GIVEN ENTRIES below:
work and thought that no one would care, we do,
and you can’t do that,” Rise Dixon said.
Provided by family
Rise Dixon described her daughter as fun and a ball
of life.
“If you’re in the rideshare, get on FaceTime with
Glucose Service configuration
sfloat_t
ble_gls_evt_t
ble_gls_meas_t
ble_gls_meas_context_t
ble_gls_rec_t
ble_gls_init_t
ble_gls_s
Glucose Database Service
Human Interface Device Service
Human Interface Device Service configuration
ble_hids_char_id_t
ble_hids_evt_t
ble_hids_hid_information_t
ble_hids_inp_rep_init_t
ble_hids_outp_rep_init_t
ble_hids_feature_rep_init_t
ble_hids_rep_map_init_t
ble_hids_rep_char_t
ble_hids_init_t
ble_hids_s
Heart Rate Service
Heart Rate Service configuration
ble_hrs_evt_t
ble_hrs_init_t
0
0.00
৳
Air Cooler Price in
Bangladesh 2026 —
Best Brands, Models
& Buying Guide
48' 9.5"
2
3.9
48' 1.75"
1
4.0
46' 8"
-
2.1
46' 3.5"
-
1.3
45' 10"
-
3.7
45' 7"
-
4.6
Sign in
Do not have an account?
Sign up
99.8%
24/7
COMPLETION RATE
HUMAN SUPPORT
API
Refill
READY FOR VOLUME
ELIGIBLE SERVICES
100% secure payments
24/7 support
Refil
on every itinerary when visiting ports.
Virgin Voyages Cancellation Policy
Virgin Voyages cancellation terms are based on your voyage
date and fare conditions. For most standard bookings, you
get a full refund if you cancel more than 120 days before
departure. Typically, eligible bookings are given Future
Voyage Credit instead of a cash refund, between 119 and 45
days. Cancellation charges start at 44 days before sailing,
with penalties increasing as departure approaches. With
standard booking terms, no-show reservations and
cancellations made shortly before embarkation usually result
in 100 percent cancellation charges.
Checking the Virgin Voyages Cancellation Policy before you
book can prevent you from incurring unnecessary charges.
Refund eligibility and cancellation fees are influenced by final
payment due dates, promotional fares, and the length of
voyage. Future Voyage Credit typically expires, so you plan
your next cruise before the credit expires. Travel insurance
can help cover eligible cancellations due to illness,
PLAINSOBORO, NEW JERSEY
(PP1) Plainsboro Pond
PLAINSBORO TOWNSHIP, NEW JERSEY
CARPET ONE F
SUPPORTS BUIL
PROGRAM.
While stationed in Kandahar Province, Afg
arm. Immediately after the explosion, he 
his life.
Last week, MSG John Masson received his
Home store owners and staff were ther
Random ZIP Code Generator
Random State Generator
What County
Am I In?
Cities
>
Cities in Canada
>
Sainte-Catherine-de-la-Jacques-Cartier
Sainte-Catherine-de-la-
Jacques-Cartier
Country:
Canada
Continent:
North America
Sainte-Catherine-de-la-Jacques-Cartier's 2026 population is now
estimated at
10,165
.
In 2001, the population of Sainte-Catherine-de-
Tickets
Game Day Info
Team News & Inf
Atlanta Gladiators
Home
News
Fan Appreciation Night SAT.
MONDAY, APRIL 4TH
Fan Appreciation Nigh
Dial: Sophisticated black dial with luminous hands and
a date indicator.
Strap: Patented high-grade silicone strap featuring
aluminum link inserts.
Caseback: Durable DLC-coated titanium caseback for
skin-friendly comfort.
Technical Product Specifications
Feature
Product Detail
End of GIVEN ENTRIES.
GIVEN ENTRIES below:
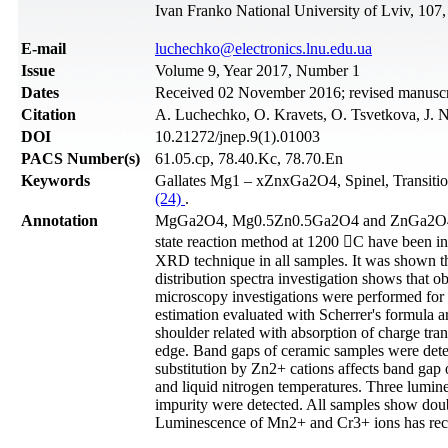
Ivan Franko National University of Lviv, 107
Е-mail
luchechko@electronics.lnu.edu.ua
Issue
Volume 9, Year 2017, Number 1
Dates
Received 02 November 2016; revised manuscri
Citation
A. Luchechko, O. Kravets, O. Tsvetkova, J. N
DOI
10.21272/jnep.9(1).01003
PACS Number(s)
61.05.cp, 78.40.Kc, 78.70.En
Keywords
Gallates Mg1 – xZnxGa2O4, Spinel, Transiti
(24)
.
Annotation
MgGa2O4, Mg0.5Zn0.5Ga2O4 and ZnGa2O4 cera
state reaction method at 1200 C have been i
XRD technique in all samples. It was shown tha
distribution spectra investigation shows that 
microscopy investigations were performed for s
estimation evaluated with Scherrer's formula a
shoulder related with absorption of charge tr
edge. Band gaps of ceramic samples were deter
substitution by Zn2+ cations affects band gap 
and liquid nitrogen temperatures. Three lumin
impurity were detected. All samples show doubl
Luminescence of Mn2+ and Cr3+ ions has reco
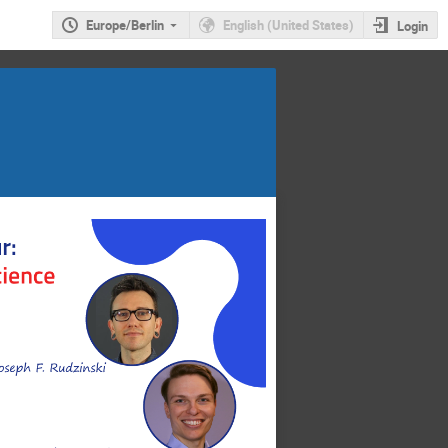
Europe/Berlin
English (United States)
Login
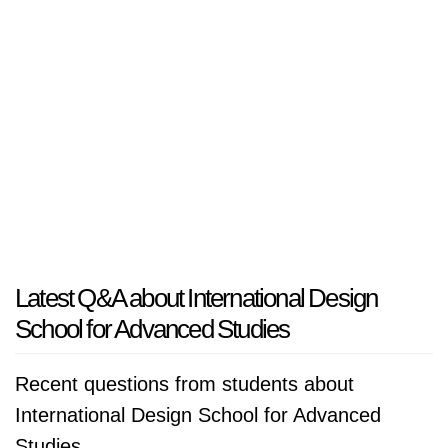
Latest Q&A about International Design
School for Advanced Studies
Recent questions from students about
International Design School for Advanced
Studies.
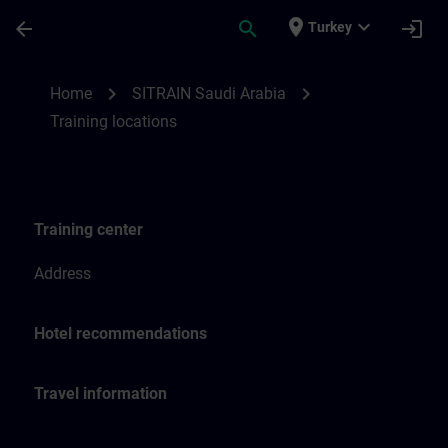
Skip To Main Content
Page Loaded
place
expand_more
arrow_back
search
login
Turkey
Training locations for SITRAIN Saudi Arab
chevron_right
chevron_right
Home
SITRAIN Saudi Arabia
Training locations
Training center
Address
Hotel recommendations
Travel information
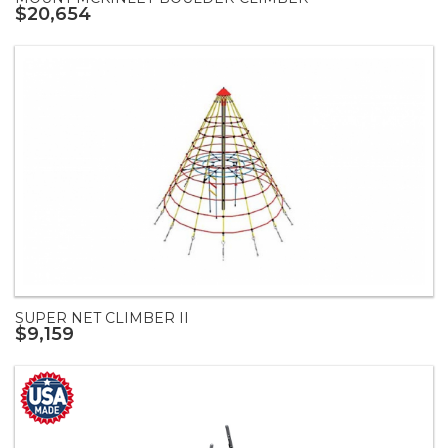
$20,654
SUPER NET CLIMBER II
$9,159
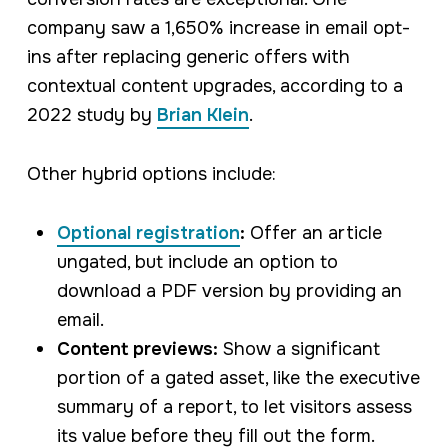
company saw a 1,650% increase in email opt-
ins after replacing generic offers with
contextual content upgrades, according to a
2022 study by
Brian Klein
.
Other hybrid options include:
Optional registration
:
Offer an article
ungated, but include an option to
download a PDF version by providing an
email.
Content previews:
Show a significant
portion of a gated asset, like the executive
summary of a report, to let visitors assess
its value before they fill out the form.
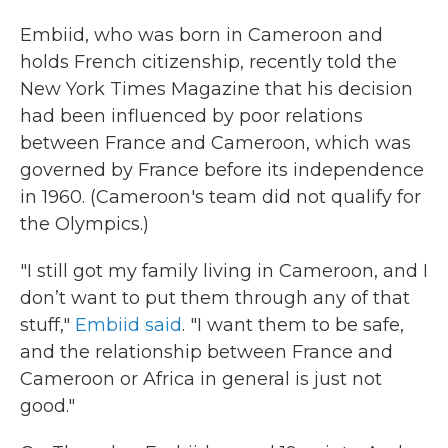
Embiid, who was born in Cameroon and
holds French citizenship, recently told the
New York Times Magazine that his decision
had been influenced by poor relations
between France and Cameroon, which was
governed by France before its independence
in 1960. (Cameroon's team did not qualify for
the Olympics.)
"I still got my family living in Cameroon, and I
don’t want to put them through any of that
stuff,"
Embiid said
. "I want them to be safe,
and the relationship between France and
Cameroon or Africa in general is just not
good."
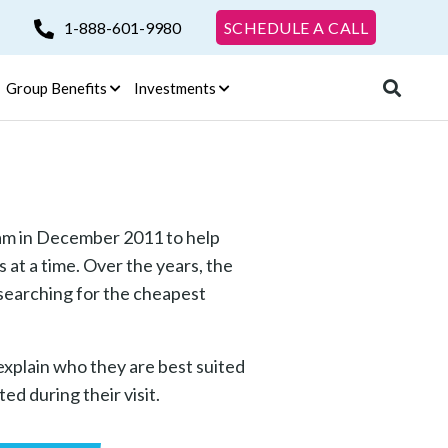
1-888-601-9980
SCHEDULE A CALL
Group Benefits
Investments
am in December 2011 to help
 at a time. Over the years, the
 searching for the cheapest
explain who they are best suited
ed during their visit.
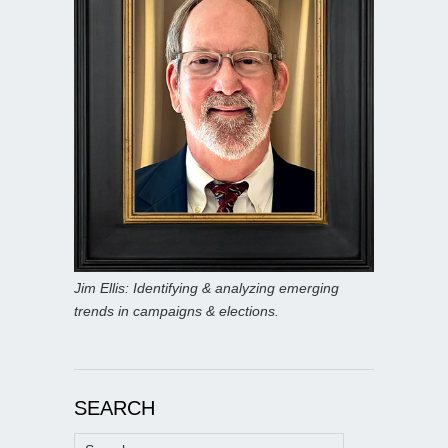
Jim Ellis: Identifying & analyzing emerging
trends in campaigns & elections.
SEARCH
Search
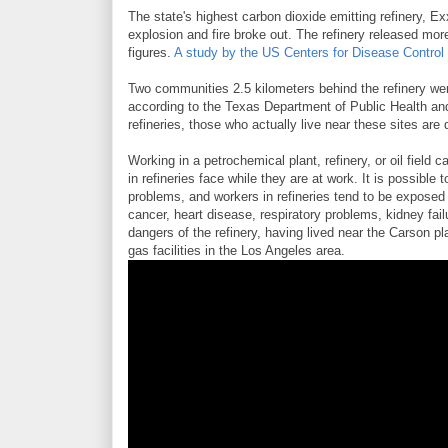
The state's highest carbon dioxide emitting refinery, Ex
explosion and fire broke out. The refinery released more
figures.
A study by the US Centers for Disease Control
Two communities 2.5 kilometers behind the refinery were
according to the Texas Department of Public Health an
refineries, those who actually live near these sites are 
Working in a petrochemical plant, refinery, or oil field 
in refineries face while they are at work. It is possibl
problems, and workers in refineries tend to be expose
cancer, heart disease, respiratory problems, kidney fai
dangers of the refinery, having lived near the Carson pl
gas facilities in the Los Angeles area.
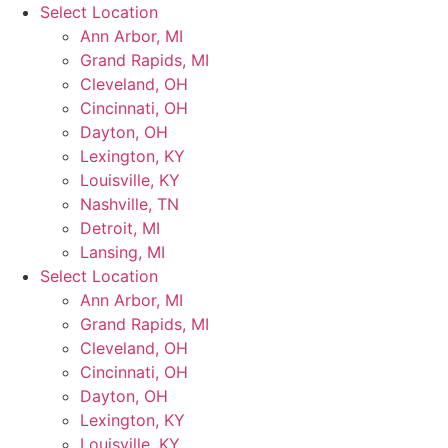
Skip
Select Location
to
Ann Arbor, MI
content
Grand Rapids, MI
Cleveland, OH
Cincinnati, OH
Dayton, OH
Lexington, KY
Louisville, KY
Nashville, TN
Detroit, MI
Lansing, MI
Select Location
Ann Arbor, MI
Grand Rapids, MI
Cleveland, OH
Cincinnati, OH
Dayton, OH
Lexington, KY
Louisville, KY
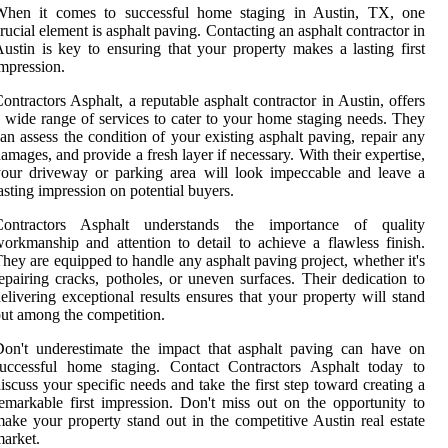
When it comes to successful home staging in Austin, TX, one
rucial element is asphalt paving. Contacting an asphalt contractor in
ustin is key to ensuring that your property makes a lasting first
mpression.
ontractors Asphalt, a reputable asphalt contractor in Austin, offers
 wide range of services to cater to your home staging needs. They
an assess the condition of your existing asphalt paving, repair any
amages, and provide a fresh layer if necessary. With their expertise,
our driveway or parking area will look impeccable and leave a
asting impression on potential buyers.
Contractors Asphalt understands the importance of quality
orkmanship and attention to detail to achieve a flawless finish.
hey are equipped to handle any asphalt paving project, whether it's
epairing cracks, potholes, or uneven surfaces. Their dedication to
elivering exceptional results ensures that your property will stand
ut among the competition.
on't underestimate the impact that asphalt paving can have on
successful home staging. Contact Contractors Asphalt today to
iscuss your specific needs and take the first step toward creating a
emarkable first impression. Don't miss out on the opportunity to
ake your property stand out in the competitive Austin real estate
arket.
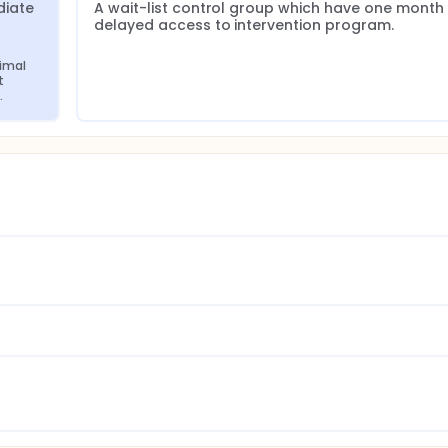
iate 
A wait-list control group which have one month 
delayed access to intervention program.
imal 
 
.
End of GIVEN ENTRIES.
WHAT THE TASK REQUIRES -> What is needed is an exact copy of the lines above, from the one holding "don’t want to put them through any of that" down to the one holding "dangers of the", with those two included and the pictures left out.

SOLUTION TO THE EXERCISE ->
don’t want to put them through any of that
stuff,"
Embiid said
. "I want them to be safe,
and the relationship between France and
Cameroon or Africa in general is just not
good."
1-888-601-9980
SCHEDULE A CALL
Group Benefits
Investments
am in December 2011 to help
 at a time. Over the years, the
 searching for the cheapest
explain who they are best suited
ed during their visit.
Jim Ellis: Identifying & analyzing emerging
trends in campaigns & elections.
SEARCH
Search
The state's highest carbon dioxide emitting refinery, Ex
explosion and fire broke out. The refinery released more
figures.
A study by the US Centers for Disease Control
Two communities 2.5 kilometers behind the refinery were
according to the Texas Department of Public Health an
refineries, those who actually live near these sites are 
Working in a petrochemical plant, refinery, or oil field 
in refineries face while they are at work. It is possibl
problems, and workers in refineries tend to be expose
cancer, heart disease, respiratory problems, kidney fai
dangers of the refinery, having lived near the Carson pl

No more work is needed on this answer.